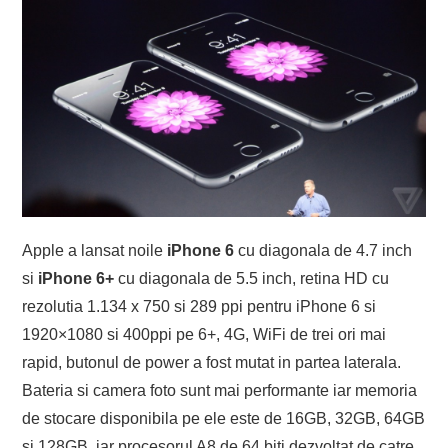
Apple a lansat noile
iPhone 6
cu diagonala de 4.7 inch
si
iPhone 6+
cu diagonala de 5.5 inch, retina HD cu
rezolutia 1.134 x 750 si 289 ppi pentru iPhone 6 si
1920×1080 si 400ppi pe 6+, 4G, WiFi de trei ori mai
rapid, butonul de power a fost mutat in partea laterala.
Bateria si camera foto sunt mai performante iar memoria
de stocare disponibila pe ele este de 16GB, 32GB, 64GB
si 128GB, iar procesorul A8 de 64 biti dezvoltat de catre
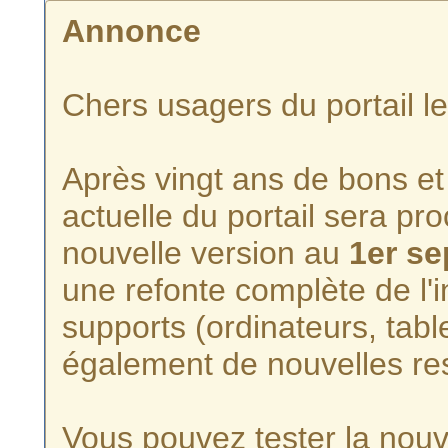
Annonce
Chers usagers du portail l
Après vingt ans de bons et 
actuelle du portail sera p
nouvelle version au
1er s
une refonte complète de l'i
supports (ordinateurs, tabl
également de nouvelles re
Vous pouvez tester la nouve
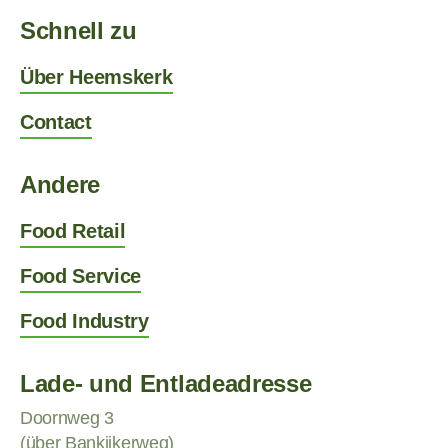
Schnell zu
Über Heemskerk
Contact
Andere
Food Retail
Food Service
Food Industry
Lade- und Entladeadresse
Doornweg 3
(über Bankijkerweg)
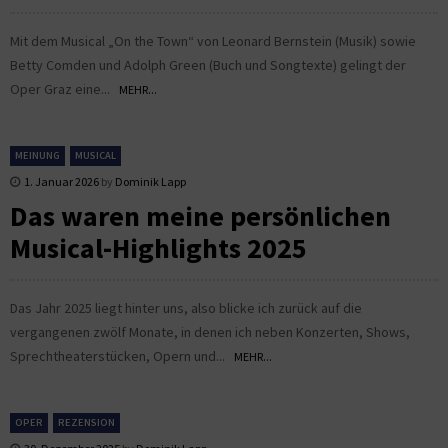
Mit dem Musical „On the Town“ von Leonard Bernstein (Musik) sowie
Betty Comden und Adolph Green (Buch und Songtexte) gelingt der
Oper Graz eine...
MEHR...
MEINUNG
MUSICAL
1. Januar 2026
by
Dominik Lapp
Das waren meine persönlichen
Musical-Highlights 2025
Das Jahr 2025 liegt hinter uns, also blicke ich zurück auf die
vergangenen zwölf Monate, in denen ich neben Konzerten, Shows,
Sprechtheaterstücken, Opern und...
MEHR...
OPER
REZENSION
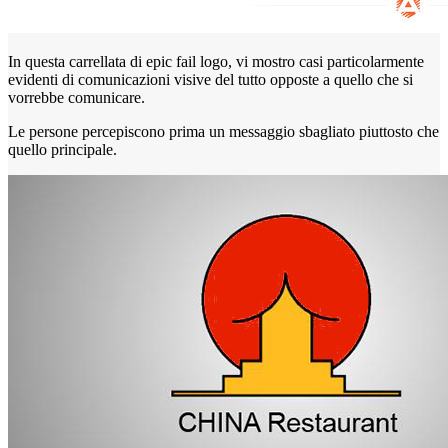
In questa carrellata di epic fail logo, vi mostro casi particolarmente
evidenti di comunicazioni visive del tutto opposte a quello che si
vorrebbe comunicare.
Le persone percepiscono prima un messaggio sbagliato piuttosto che
quello principale.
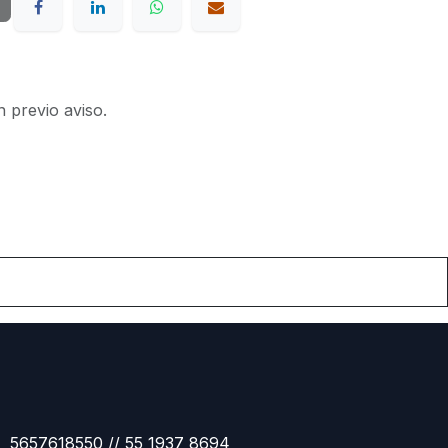
n previo aviso.
5657618550 // 55 1937 8694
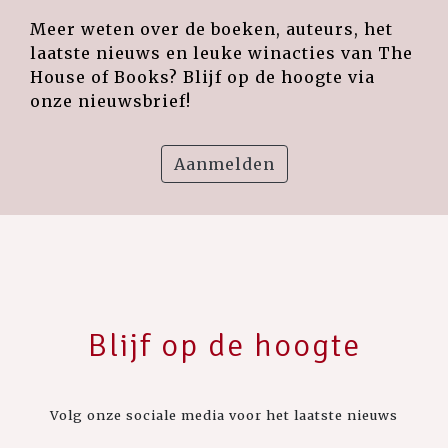
Meer weten over de boeken, auteurs, het
laatste nieuws en leuke winacties van The
House of Books? Blijf op de hoogte via
onze nieuwsbrief!
Aanmelden
Blijf op de hoogte
Volg onze sociale media voor het laatste nieuws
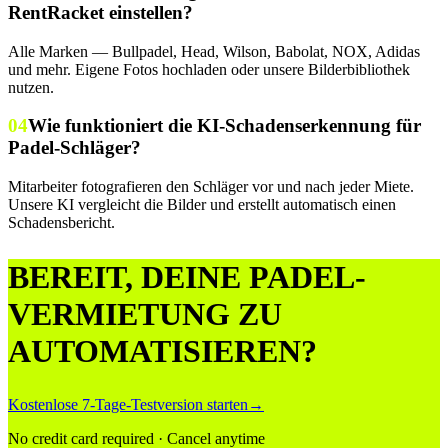
RentRacket einstellen?
Alle Marken — Bullpadel, Head, Wilson, Babolat, NOX, Adidas
und mehr. Eigene Fotos hochladen oder unsere Bilderbibliothek
nutzen.
04
Wie funktioniert die KI-Schadenserkennung für
Padel-Schläger?
Mitarbeiter fotografieren den Schläger vor und nach jeder Miete.
Unsere KI vergleicht die Bilder und erstellt automatisch einen
Schadensbericht.
BEREIT, DEINE PADEL-
VERMIETUNG ZU
AUTOMATISIEREN?
Kostenlose 7-Tage-Testversion starten
→
No credit card required · Cancel anytime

Work request
The number alone is wanted: how many lines of the records above include the string "quello".

Reply to the task
2